What a gem of a find this thread is i cant stop laughing!!

Ahhh im known to wipe down walls forever finding handprints, drink splashes....
gobble bobble spittle (joke Grin) on my walls so can be found wiping down walls.. x

ChocAuVin · 04/08/2018 02:17

Save hours of time watching the news each week by turning off the TV and simply remembering who is ‘in charge’ — you can then safely assume we are all utterly screwed Smile

Flopjustwantscoffee · 04/08/2018 02:17

You can avoid needing to wipe down walls by never wearing your glasses inside the house. (Saves time on all sorts of other household tasks too).

Betsy86 · 04/08/2018 02:20

Save money at xmas by telling everyone to piss off in november.
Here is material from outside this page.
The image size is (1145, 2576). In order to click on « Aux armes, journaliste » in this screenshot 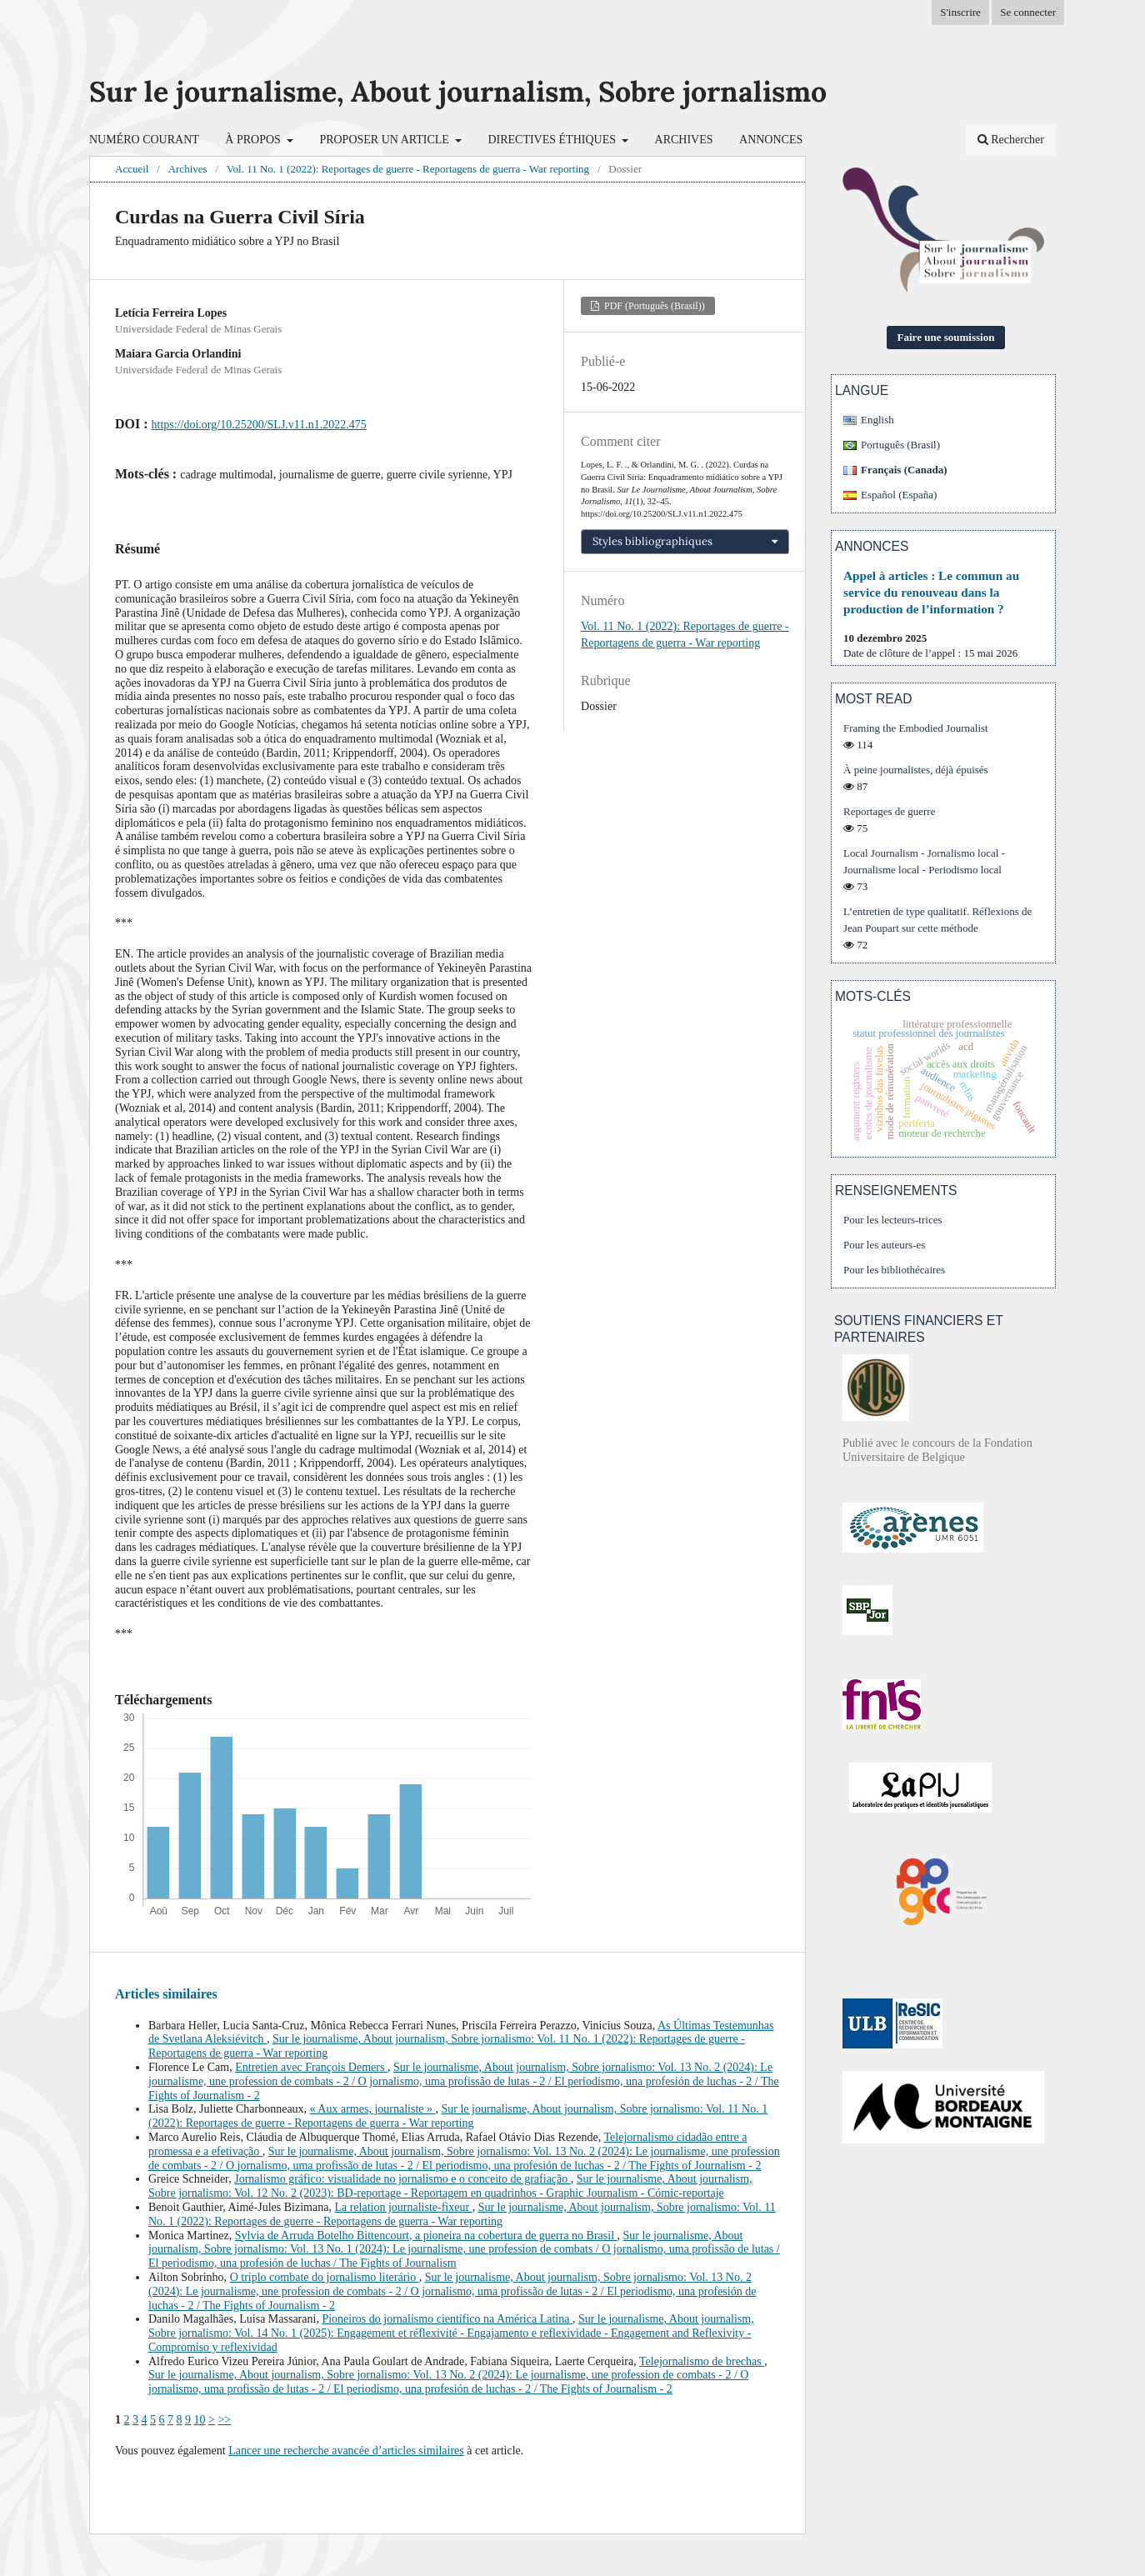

Apologise in time for new year...

delphguelph · 04/08/2018 02:26

Buy a bottle of windex for your office. If you fart, squirt the windex.
Also, in your first week at work, when you know your boss is around, windex the desk. She'll be impressed.

Nearlymothertofour · 04/08/2018 02:28

My parents spoilt mine and my sisters children on birthdays and at Christmas spending ridiculous amounts so this year we decided that they would buy any of us birthday or Christmas presents and instead would pay for a family holiday for us all. It was a brilliant idea, my kids don't get spoilt and I get a free holiday and time with my lovely family which is far more valuable than anything they could buy

delphguelph · 04/08/2018 02:29

If you're pestered by a charity on the street, give them a head tilt and say 'I already donate'

This also works with commercial stuff/sales :'Oh, my husband takes care of all the financial /renovation/purchasing stuff'. Smile and give a resignatory nod.